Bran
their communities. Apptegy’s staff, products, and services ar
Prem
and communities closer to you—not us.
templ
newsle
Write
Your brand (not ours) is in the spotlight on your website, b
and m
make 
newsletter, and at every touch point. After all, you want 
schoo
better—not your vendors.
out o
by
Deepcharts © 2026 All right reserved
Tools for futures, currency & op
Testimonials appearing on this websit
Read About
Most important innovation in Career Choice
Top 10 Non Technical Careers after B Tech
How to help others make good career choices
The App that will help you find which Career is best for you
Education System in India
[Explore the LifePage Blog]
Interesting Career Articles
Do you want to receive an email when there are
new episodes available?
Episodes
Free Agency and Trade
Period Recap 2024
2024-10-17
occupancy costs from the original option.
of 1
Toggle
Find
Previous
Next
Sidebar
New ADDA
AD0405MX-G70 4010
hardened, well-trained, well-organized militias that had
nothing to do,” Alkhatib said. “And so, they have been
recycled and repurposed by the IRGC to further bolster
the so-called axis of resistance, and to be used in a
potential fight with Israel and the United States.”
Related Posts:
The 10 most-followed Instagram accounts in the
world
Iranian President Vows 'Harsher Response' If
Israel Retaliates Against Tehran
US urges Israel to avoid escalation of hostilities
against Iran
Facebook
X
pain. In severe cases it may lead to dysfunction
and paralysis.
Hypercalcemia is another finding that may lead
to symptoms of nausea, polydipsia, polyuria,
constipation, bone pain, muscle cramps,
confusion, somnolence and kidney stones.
◆ ◆ ◆ ◆ ◆
■ **Assignment**
Only the lines from the one containing "to symptoms of" through the end of the listing belong in the response, each reproduced exactly.

■ **Answer space**
to symptoms of nausea, polydipsia, polyuria,
constipation, bone pain, muscle cramps,
confusion, somnolence and kidney stones.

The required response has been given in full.